[Document understanding data]
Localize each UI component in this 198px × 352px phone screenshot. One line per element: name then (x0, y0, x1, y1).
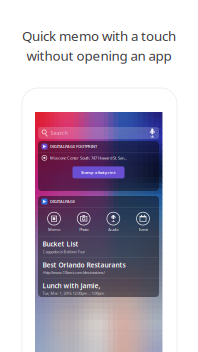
button[interactable]: Audio (106, 212, 120, 232)
staticText: Stamp a footprint (81, 170, 116, 175)
staticText: Lunch with Jamie, (42, 281, 100, 290)
staticText: DIGITALPAGE FOOTPRINT (50, 144, 97, 149)
staticText: Memo (48, 227, 60, 232)
staticText: DIGITALPAGE (50, 199, 75, 204)
staticText: Tue, Mar 1, 2016 12:00pm – 1:00pm (42, 291, 104, 296)
button[interactable]: Photo (77, 212, 91, 232)
staticText: Moscone Center South, 747 Howard St, San… (50, 155, 127, 160)
button[interactable]: Stamp a footprint (72, 166, 124, 178)
staticText: Photo (79, 227, 88, 232)
staticText: Bucket List (42, 240, 78, 248)
button[interactable]: Bucket List (38, 237, 159, 257)
button[interactable]: Memo (47, 212, 61, 232)
button[interactable]: Event (136, 212, 150, 232)
staticText: Event (138, 227, 148, 232)
staticText: Http://www.10best.com/destinations/ (42, 270, 104, 275)
staticText: Audio (108, 227, 118, 232)
staticText: Cappadocia Balloon Tour (42, 249, 86, 254)
staticText: without opening an app (26, 47, 172, 64)
button[interactable]: Search (38, 127, 159, 139)
button[interactable]: Best Orlando Restaurants (38, 258, 159, 278)
staticText: Search (50, 130, 68, 137)
staticText: Quick memo with a touch (22, 27, 176, 45)
staticText: Best Orlando Restaurants (42, 260, 126, 269)
button[interactable]: Lunch with Jamie, (38, 278, 159, 299)
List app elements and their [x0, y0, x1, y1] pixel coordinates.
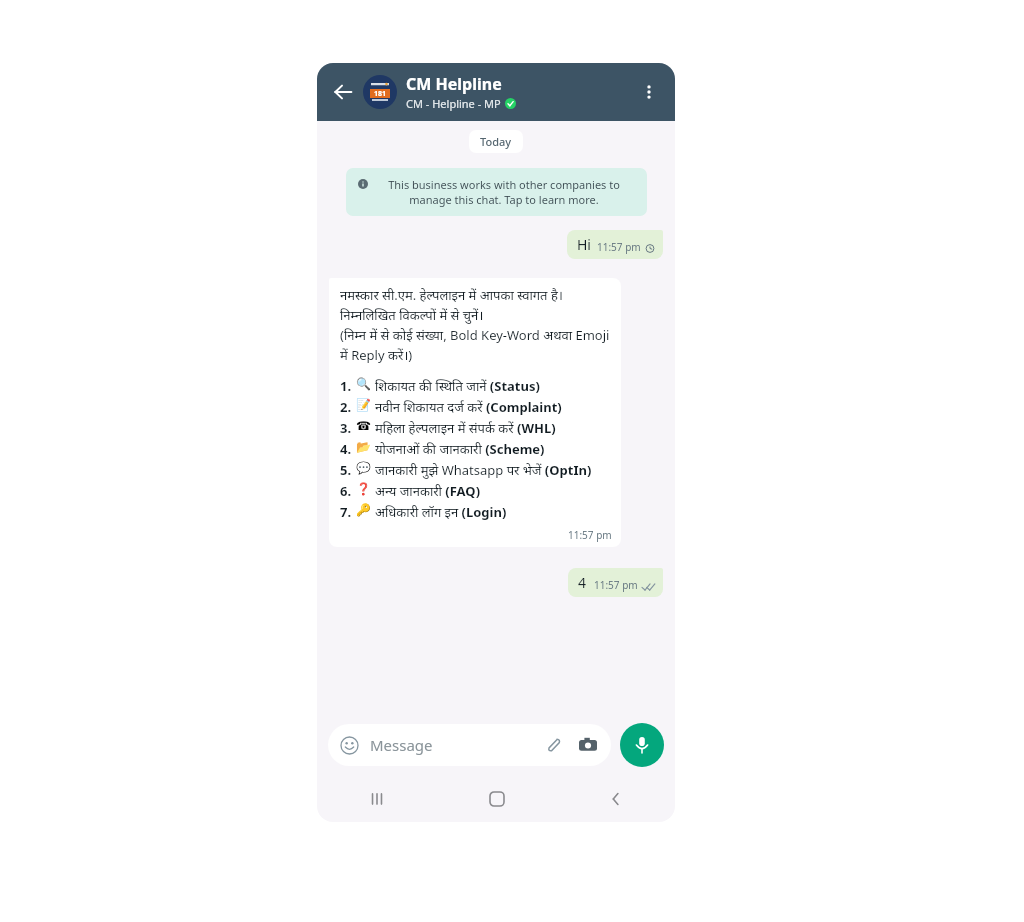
staticText: ❓ — [356, 482, 371, 496]
button[interactable]: More options — [633, 76, 665, 108]
button[interactable]: Today — [480, 134, 512, 149]
staticText: 7. — [340, 503, 352, 521]
staticText: 📂 — [356, 440, 371, 454]
button[interactable]: Back — [556, 776, 675, 822]
staticText: CM Helpline — [406, 73, 502, 95]
staticText: 6. — [340, 482, 352, 500]
button[interactable]: Camera — [577, 734, 599, 756]
staticText: 3. — [340, 419, 352, 437]
staticText: Hi — [577, 235, 591, 254]
staticText: 💬 — [356, 461, 371, 475]
staticText: 🔑 — [356, 503, 371, 517]
staticText: 📝 — [356, 398, 371, 412]
button[interactable]: This business works with other companies… — [346, 168, 647, 216]
button[interactable]: 4 — [568, 568, 663, 597]
button[interactable]: Attach — [542, 734, 564, 756]
staticText: 5. — [340, 461, 352, 479]
staticText: नमस्कार सी.एम. हेल्पलाइन में आपका स्वागत… — [340, 286, 612, 364]
staticText: 181 — [374, 89, 387, 98]
staticText: Message — [370, 735, 542, 755]
staticText: योजनाओं की जानकारी (Scheme) — [375, 440, 612, 458]
other: Emoji — [340, 736, 359, 755]
button[interactable]: Profile photo — [363, 75, 397, 109]
staticText: अन्य जानकारी (FAQ) — [375, 482, 612, 500]
staticText: This business works with other companies… — [373, 177, 635, 207]
button[interactable]: Back — [327, 76, 359, 108]
staticText: 4. — [340, 440, 352, 458]
button[interactable]: Hi — [567, 230, 663, 259]
button[interactable]: Emoji — [328, 724, 611, 766]
staticText: नवीन शिकायत दर्ज करें (Complaint) — [375, 398, 612, 416]
button[interactable]: CM Helpline — [406, 73, 633, 111]
staticText: शिकायत की स्थिति जानें (Status) — [375, 377, 612, 395]
button[interactable]: नमस्कार सी.एम. हेल्पलाइन में आपका स्वागत… — [329, 278, 621, 547]
button[interactable]: Home — [437, 776, 556, 822]
staticText: 2. — [340, 398, 352, 416]
staticText: 4 — [578, 573, 587, 592]
staticText: Today — [480, 134, 512, 149]
staticText: अधिकारी लॉग इन (Login) — [375, 503, 612, 521]
button[interactable]: Voice message — [620, 723, 664, 767]
staticText: 11:57 pm — [594, 578, 638, 592]
staticText: जानकारी मुझे Whatsapp पर भेजें (OptIn) — [375, 461, 612, 479]
staticText: 1. — [340, 377, 352, 395]
staticText: 11:57 pm — [597, 240, 641, 254]
button[interactable]: Recents — [317, 776, 437, 822]
staticText: 🔍 — [356, 377, 371, 391]
staticText: ☎️ — [356, 419, 371, 433]
staticText: महिला हेल्पलाइन में संपर्क करें (WHL) — [375, 419, 612, 437]
staticText: 11:57 pm — [568, 528, 612, 542]
staticText: CM - Helpline - MP — [406, 96, 501, 111]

What you are asked to do:
Please tally the lines in the data above containing the string "Back", and give the number alone.

Written reply:
2